● **REQUIRED ACTION**
Of the entries below, return exactly those lines that fall between the one containing "Egyedülálló szakmai" and the one containing "Bei dieser praxisnahen Berechnungsmethode", the two end lines included.

Dataset items:
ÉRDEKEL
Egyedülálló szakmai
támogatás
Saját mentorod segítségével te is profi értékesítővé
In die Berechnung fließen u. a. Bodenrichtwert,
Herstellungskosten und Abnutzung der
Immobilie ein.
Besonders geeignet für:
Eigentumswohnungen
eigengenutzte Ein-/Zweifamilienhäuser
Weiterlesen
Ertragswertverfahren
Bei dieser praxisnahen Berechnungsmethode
--
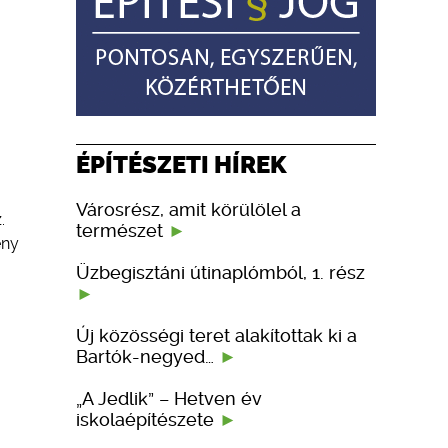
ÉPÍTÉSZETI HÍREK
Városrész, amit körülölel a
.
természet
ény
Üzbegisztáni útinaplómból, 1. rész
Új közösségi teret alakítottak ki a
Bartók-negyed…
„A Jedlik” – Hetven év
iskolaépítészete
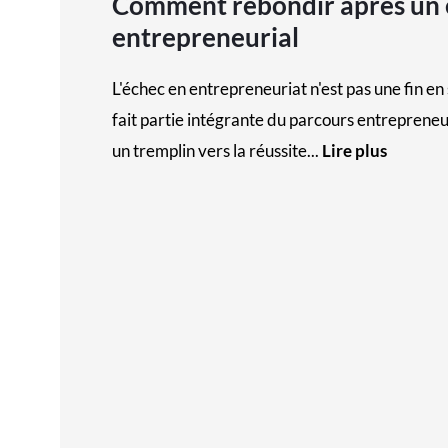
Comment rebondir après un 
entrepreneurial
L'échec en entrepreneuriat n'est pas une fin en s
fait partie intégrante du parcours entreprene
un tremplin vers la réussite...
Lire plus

● **TASK ANSWER**
Egyedülálló szakmai
támogatás
Saját mentorod segítségével te is profi értékesítővé
In die Berechnung fließen u. a. Bodenrichtwert,
Herstellungskosten und Abnutzung der
Immobilie ein.
Besonders geeignet für:
Eigentumswohnungen
eigengenutzte Ein-/Zweifamilienhäuser
Weiterlesen
Ertragswertverfahren
Bei dieser praxisnahen Berechnungsmethode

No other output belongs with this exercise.